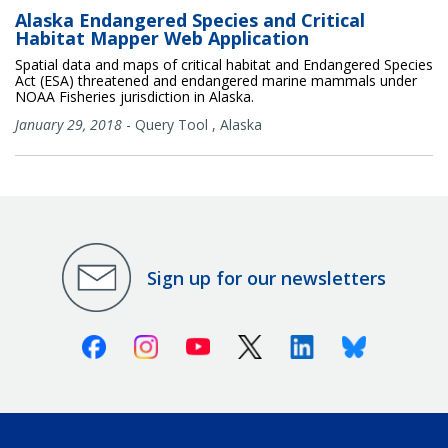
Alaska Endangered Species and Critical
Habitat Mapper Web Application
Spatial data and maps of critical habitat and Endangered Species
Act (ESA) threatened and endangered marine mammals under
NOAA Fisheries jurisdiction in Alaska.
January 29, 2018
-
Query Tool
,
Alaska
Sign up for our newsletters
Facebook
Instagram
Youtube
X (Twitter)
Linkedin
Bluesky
::::
** DIRECTIONS FOR THIS TASK **
Using the material above, return each line in which the word "Species" occurs.

** EXERCISE OUTPUT **
Alaska Endangered Species and Critical
Spatial data and maps of critical habitat and Endangered Species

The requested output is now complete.